Gli orizzonti artistico, tecnologico e ludico, nel trasformare i musei in spazi performativi, rendono attuabili esperienze concrete su piani immaginari e traducono la fantasia in dimensione esplorabile, sottolineando la consapevolezza, da parte della scienza, della presenza del gioco negli esperimenti su modelli di situazioni per il resto inosservabili (cfr. McLuhan, p. 266). Si ribadisce, inoltre, che un’opera d’arte, o qualsiasi forma di produzione culturale, comunque la si voglia definire, in grado di esprimere meccaniche e pulsioni dei desideri individuali e collettivi, non ha esistenza né funzione se non nei suoi effetti sugli uomini che la contemplano, o che la consumano, e che lo spazio non è “l’ambito (reale o logico) in cui le cose si dispongono, ma il mezzo in virtù del quale diviene possibile la posizione delle cose. […] E questo perché lo spazio è un certo possesso del mondo da parte del […] corpo, una certa presa del […] corpo sul mondo” (Merleau-Ponty, pp. 326, 334).

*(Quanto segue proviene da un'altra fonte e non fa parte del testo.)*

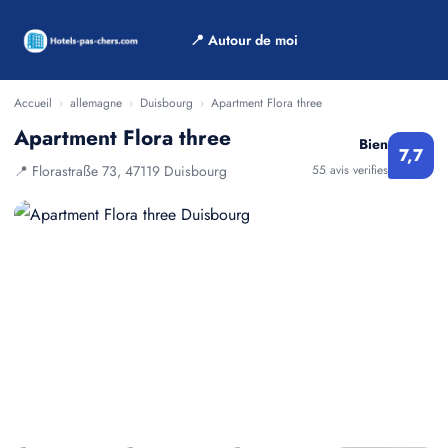
📍 Autour de moi
Accueil
›
allemagne
›
Duisbourg
›
Apartment Flora three
Apartment Flora three
Bien
7,7
📍 Florastraße 73, 47119 Duisbourg
55 avis verifies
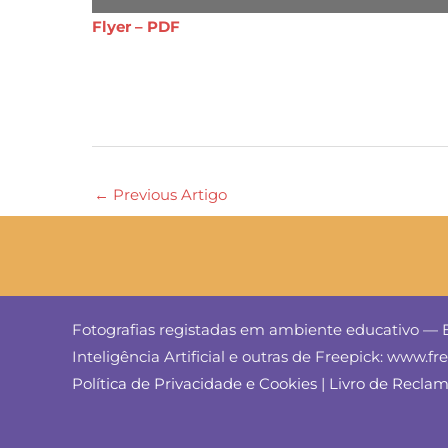
Flyer – PDF
←
Previous Artigo
Fotografias registadas em ambiente educativo — E
Inteligência Artificial e outras de Freepick: www.f
Política de Privacidade e Cookies
|
Livro de Recla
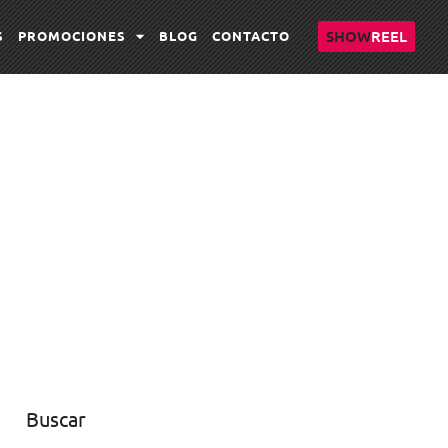
SHOW
REEL
S
PROMOCIONES
BLOG
CONTACTO
Buscar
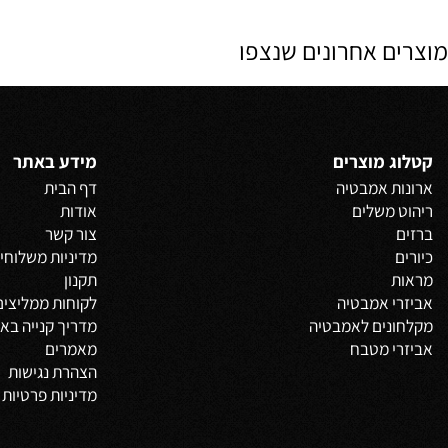
החל מ-
₪
החל מ
3,200
פרטים נוספים
פרט
 אחרונים שנצפו
 מוצרים
מידע באתר
 אמבטיה
דף הבית
משלים
אודות
צור קשר
מדיניות משלוחים
וביט
תקנון
 אמבטיה
לקוחות ממליצים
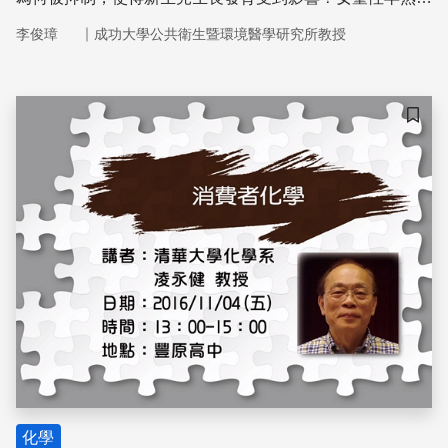
盛行率為何增加？成年男性不孕症怎麼愈來愈高？真相是什
｜
李俊璋
成功大學公共衛生暨環境醫學研究所教授
麼？這些影響因子一般民眾可以避免嗎？如何趨吉避凶呢？
想化領悟為行動，將這些生活中的隱形殺手逐出生活環境，
以建立一個安全、永續的未來嗎？！
儲存
化學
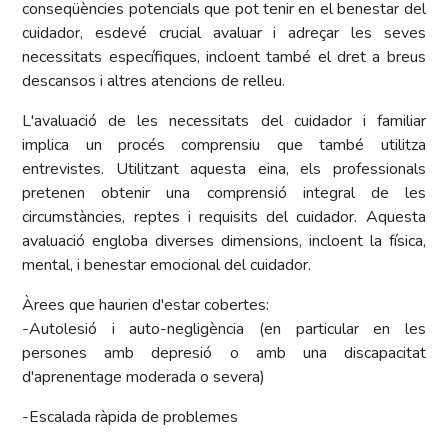
conseqüències potencials que pot tenir en el benestar del
cuidador, esdevé crucial avaluar i adreçar les seves
necessitats específiques, incloent també el dret a breus
descansos i altres atencions de relleu.
L'avaluació de les necessitats del cuidador i familiar
implica un procés comprensiu que també utilitza
entrevistes. Utilitzant aquesta eina, els professionals
pretenen obtenir una comprensió integral de les
circumstàncies, reptes i requisits del cuidador. Aquesta
avaluació engloba diverses dimensions, incloent la física,
mental, i benestar emocional del cuidador.
Àrees que haurien d'estar cobertes:
-Autolesió i auto-negligència (en particular en les
persones amb depresió o amb una discapacitat
d'aprenentage moderada o severa)
-Escalada ràpida de problemes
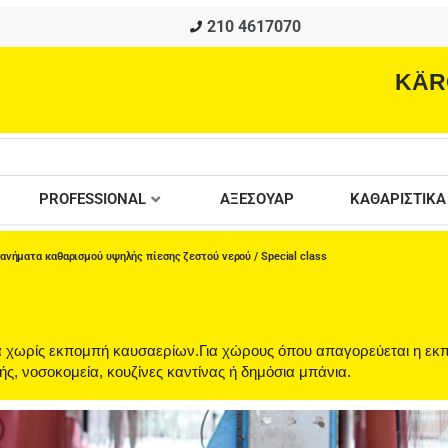
210 4617070
KÄR
PROFESSIONAL
ΑΞΕΣΟΥΑΡ
ΚΑΘΑΡΙΣΤΙΚΑ
ανήματα καθαρισμού υψηλής πίεσης ζεστού νερού
/ Special class
γία χωρίς εκπομπή καυσαερίων.Για χώρους όπου απαγορεύεται η ε
νής, νοσοκομεία, κουζίνες καντίνας ή δημόσια μπάνια.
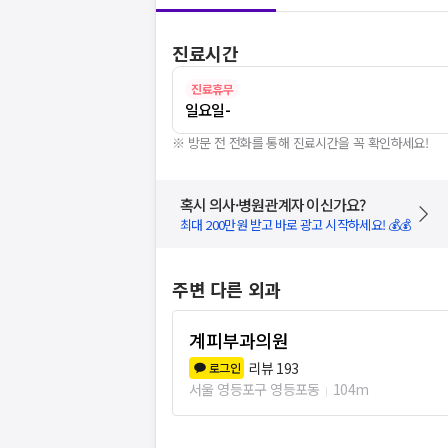
진료시간
진료휴무
일요일
-
※ 방문 전 전화를 통해 진료시간을 꼭 확인하세요!
혹시 의사·병원관계자 이신가요?
최대 200만원 받고 바로 광고 시작하세요! 💰💰
주변 다른 외과
계피부과의원
리뷰
193
로그인
서울 영등포구 영등포동
104m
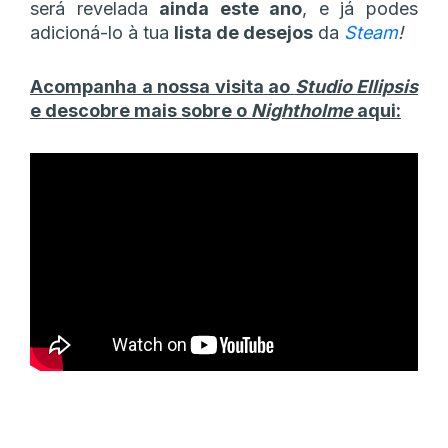
será revelada
ainda este ano
, e já podes
adicioná-lo à tua
lista de desejos
da
Steam
!
Acompanha a nossa visita ao
Studio Ellipsis
e descobre mais sobre o
Nightholme
aqui:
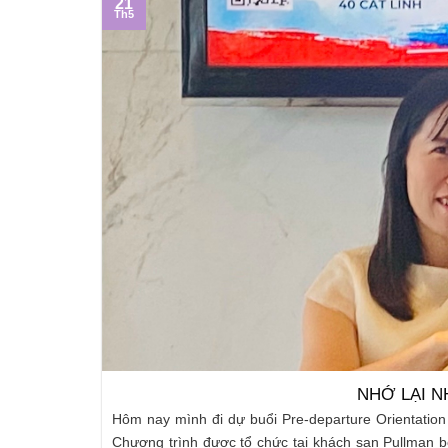
14
Th3
CHÚA BAN CH
Mỹ du học.
Cuối tuần này mình sang nhà ở Ecopark. Trước kh
 đúng thời
xong, sách vở, quần áo, đồ dùng bếp… Mình cố gắng s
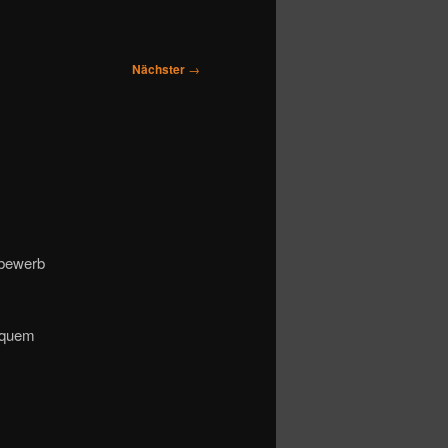
Nächster
→
bewerb
bequem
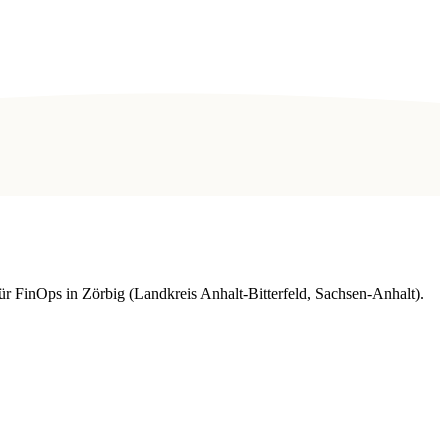
 FinOps in Zörbig (Landkreis Anhalt-Bitterfeld, Sachsen-Anhalt).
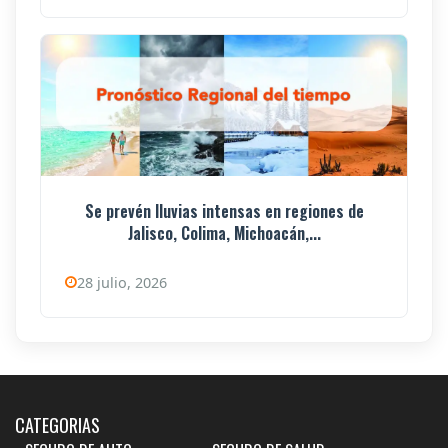
Se prevén lluvias intensas en regiones de
Jalisco, Colima, Michoacán,...
28 julio, 2026
CATEGORIAS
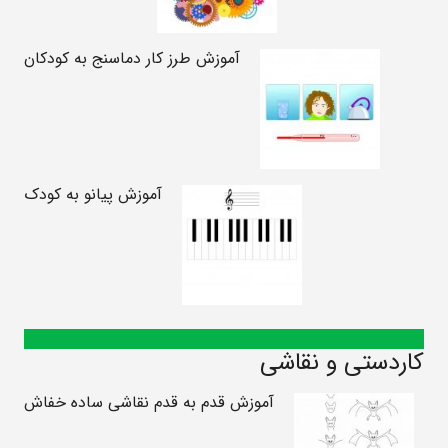
آموزش طرز کار دماسنج به کودکان
آموزش پیانو به کودک
کاردستی و نقاشی
آموزش قدم به قدم نقاشی ساده خفاش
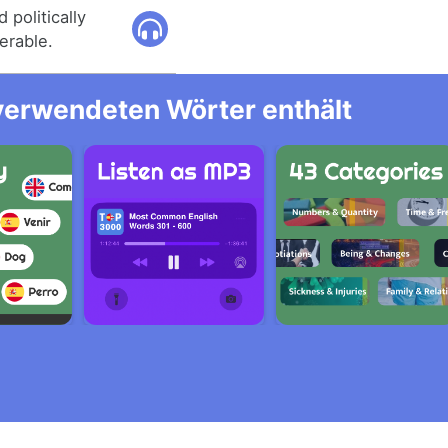
 politically
erable.
 verwendeten Wörter enthält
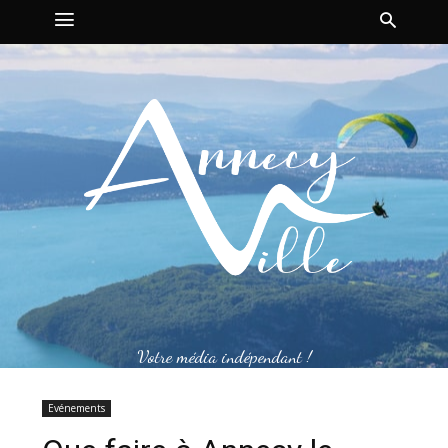
Votre média indépendant !
Evénements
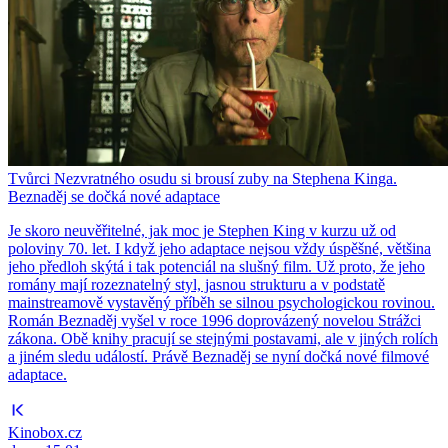
Tvůrci Nezvratného osudu si brousí zuby na Stephena Kinga.
Beznaděj se dočká nové adaptace
Je skoro neuvěřitelné, jak moc je Stephen King v kurzu už od
poloviny 70. let. I když jeho adaptace nejsou vždy úspěšné, většina
jeho předloh skýtá i tak potenciál na slušný film. Už proto, že jeho
romány mají rozeznatelný styl, jasnou strukturu a v podstatě
mainstreamově vystavěný příběh se silnou psychologickou rovinou.
Román Beznaděj vyšel v roce 1996 doprovázený novelou Strážci
zákona. Obě knihy pracují se stejnými postavami, ale v jiných rolích
a jiném sledu událostí. Právě Beznaděj se nyní dočká nové filmové
adaptace.
Kinobox.cz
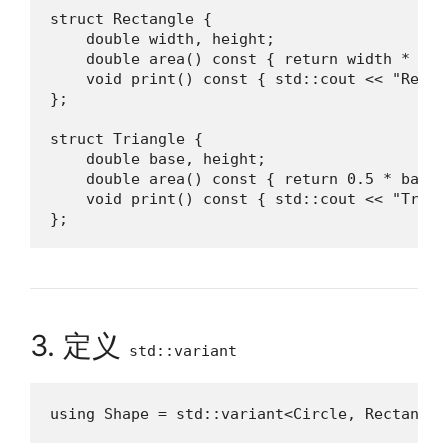
struct Rectangle {

    double width, height;

    double area() const { return width * heig
    void print() const { std::cout << "Recta
};

struct Triangle {

    double base, height;

    double area() const { return 0.5 * base *
    void print() const { std::cout << "Trian
};
3. 定义
std::variant
using Shape = std::variant<Circle, Rectangle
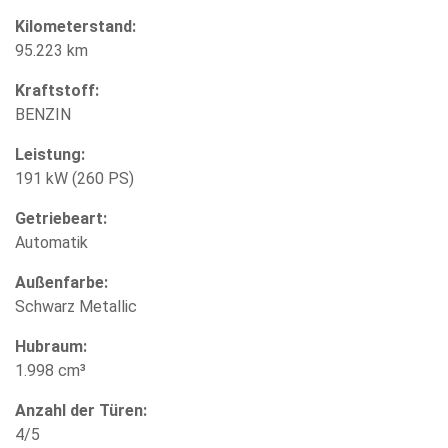
Kilometerstand:
95.223 km
Kraftstoff:
BENZIN
Leistung:
191 kW (260 PS)
Getriebeart:
Automatik
Außenfarbe:
Schwarz Metallic
Hubraum:
1.998 cm³
Anzahl der Türen:
4/5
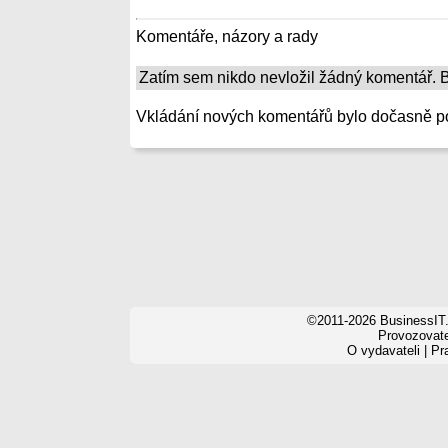
Komentáře, názory a rady
Zatím sem nikdo nevložil žádný komentář. Bu
Vkládání nových komentářů bylo dočasně p
©2011-2026 BusinessIT.
Provozovatel
O vydavateli
|
Pr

La fantasmagoria spettacolare della virtualità digitale, con la sua inclinazione a trasformare ogni informazione in piacere, produce, nel MAV, un disvelamento del passato, che, nelle sue sembianze fascinose e nostalgiche, è finalizzato alla conservazione della memoria e alla traduzione della tradizione, alla trasformazione, cioè, di un tempo trascorso de-formato, ricostituito tra videoproiezioni, ricostruzioni ambientali ed elaborazioni fantastiche degli spettatori. Questa volta la simulazione indefinita, o meglio, l’apparenza né vera né falsa che sostanzia la riproduzione digitale ha recuperato quanto vi era di più prezioso nelle rovine imperiali, residui di forma antica come non se ne producono più, utopie, immagini del tempo perduto “alla ricerca del quale l’arte [in questo caso insieme alla tecnologia] non rinuncia” (Augé, 2004, p. 99). I resti archeologici, quintessenza del paesaggio come un cielo stellato, offrono allo sguardo lo spettacolo del tempo nelle sue diverse profondità, che aggiunge all’immemorabile tempo geologico i tempi molteplici dell’esperienza umana (cfr. ibidem, p. 71).